I find myself in disagreement with a few things in this unconventional book on the history of humanity:

- promotion of animal rights.
- promotion of homosexual behaviour and his advocacy of homosexual rights - and his presentation of such behaviour as in some way natural and wholly acceptable.
- apparent belief that mankind is possibly heading for some kind of eternal life.
- belief in the inevitability of a coming era of massive scientific discovery and progress.
- promotion of neuroscience and psychiatry.
- excessive promotion of Buddhism.
- portrayal of communism and other ideologies as being "just other religions".
- belief in conventional economics and in "economic growth" as unlimited.

Apart from the disagreements, I think that this is an excellent and thought-provoking book and I am now greatly enjoying the sequel "Homo Deus".


9 February 2017

Typical John Gray bullshit

"There is no basis – whether in logic or history – for the prevailing notion that atheism and liberalism go together." 

John Gray, philosopher.


If you ask me, this is typical John Gray bullshit!


He is trying to suit reality to his own pre-conceived agenda and pro-religion views.


In discussion here is this article by the philosopher John Gray : John Gray "The Ghost at the Atheist Feast."


I am an atheist.
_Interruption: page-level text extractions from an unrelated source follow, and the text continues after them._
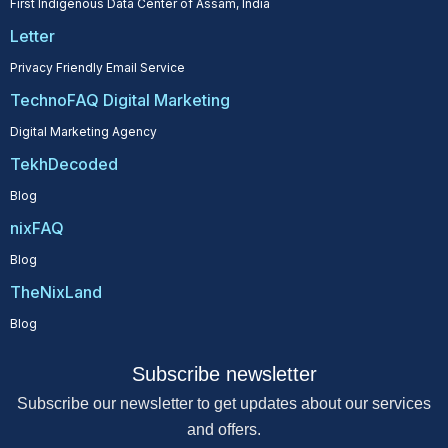
First Indigenous Data Center of Assam, India
Letter
Privacy Friendly Email Service
TechnoFAQ Digital Marketing
Digital Marketing Agency
TekhDecoded
Blog
nixFAQ
Blog
TheNixLand
Blog
Subscribe newsletter
Subscribe our newsletter to get updates about our services
and offers.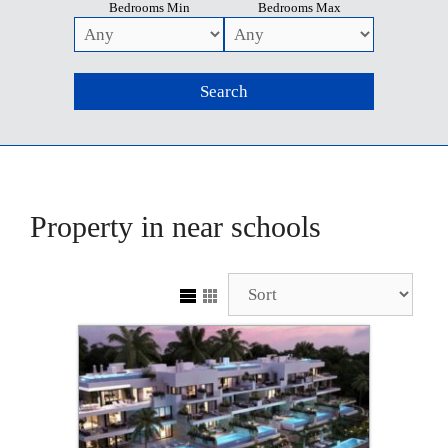
Bedrooms Min
Bedrooms Max
Property in near schools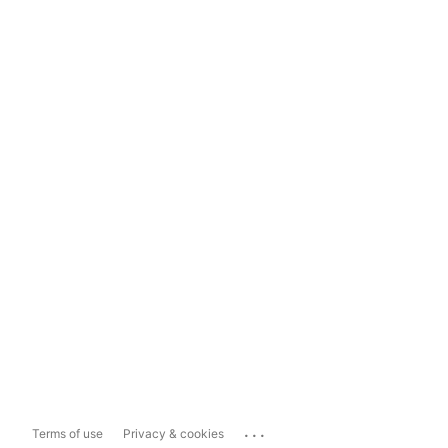
...
Terms of use
Privacy & cookies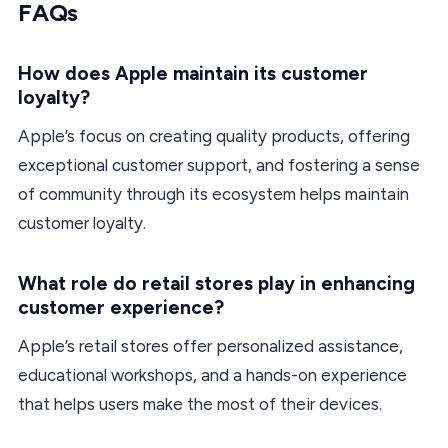
FAQs
How does Apple maintain its customer
loyalty?
Apple’s focus on creating quality products, offering
exceptional customer support, and fostering a sense
of community through its ecosystem helps maintain
customer loyalty.
What role do retail stores play in enhancing
customer experience?
Apple’s retail stores offer personalized assistance,
educational workshops, and a hands-on experience
that helps users make the most of their devices.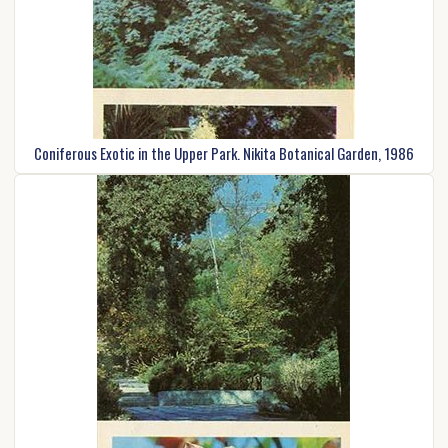
Coniferous Exotic in the Upper Park. Nikita Botanical Garden, 1986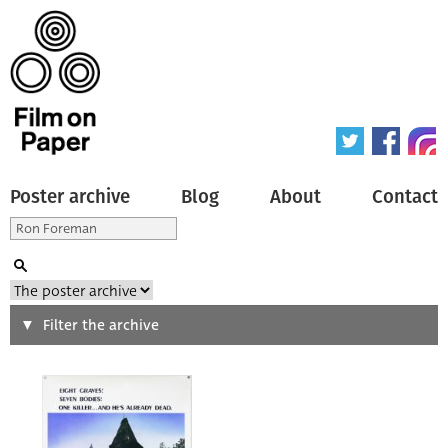
Poster archive
Blog
About
Contact
Search
Filter the archive
Type of poster
All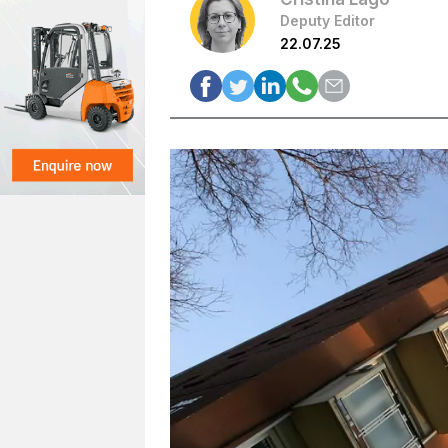
Deputy Editor
22.07.25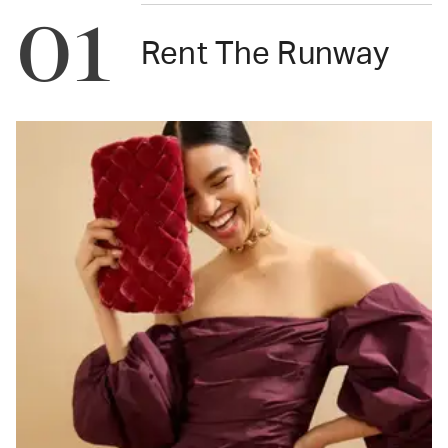
01
Rent The Runway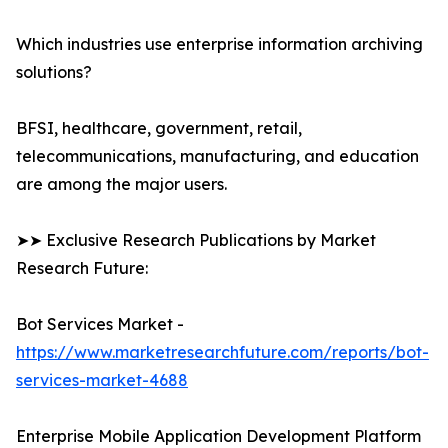
Which industries use enterprise information archiving
solutions?
BFSI, healthcare, government, retail,
telecommunications, manufacturing, and education
are among the major users.
➤➤ Exclusive Research Publications by Market
Research Future:
Bot Services Market -
https://www.marketresearchfuture.com/reports/bot-
services-market-4688
Enterprise Mobile Application Development Platform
And I believe that there are many deep links - both in logic and in history - between liberalism and atheism. Furthermore, I believe it is obvious that this is the case.

Why should being an atheist mean that I have to be a fan of Nietzsche?
There is no logical or historical basis for any notion that atheism and devotion to Nietzsche go together!
I think that Nietzsche's work is mainly execrable, pompous rubbish.

I deny that Nietzsche is "the pivotal modern critic of religion", as Gray affirms in this article.
The decline of religion that he echoed was not necessarily anything to do with him and it is something that was happening anyway, as Weber has described.

John Gray is something of a pessimist who seems to believe that humans are incorrigibly religious.
Being a pessimist is pointless. Furthermore, it is simply not true that humans cannot live without a religion, depending on how one defines religion.



2 January 2017

Germaine Greer is totally right about so-called "trans-sexuality"


Germaine Greer is absolutely right about so-called "trans-sexuality".

I think Germaine Greer was totally right and absolutely within her rights to say that a man who detaches his penis does not become a woman by doing so. An 100% physical sex change is medically impossible and more people should say so. "Feeling like" a member of the opposite sex does not give anyone the automatic right to try to become one - not that this would even be possible. This is obvious. Furthermore, it is in no way a medical condition to "feel like" a member of the opposite sex.
Feelings cannot be illnesses. It is a logical and semantic error to call a feeling an illness.

There is no intrinsic tendency in humans for them to be "born into" the wrong sex.
This is a biological impossibility.
"Trans-sexuality" does not exist as an intrinsic human tendency or a medical condition.
People are free to label themselves as they like and have whatever medical procedures performed on them that they like. But they don't have the right to prevent me from pointing out that sex changes are not really biologically possible.
Also, I do think that so-called full "sex change" operations should not be officially recognized by medicine nor provided by state-funded health systems, nor that "transsexualism" should be recognized as a medical or social condition.

Why does merely pointing out the above truths and expressing such opinions somehow turn me into some kind of nazi - according to a very dominant strand in contemporary Western political culture?

I am an ardent anti-nazi, anti-fascist and anti-racist and I resent that just because I express scepticism with regard to so-called "trans-sexualism" I am somehow associated with nazism, fascism and racism. I am very much in favour of freedom and tolerance.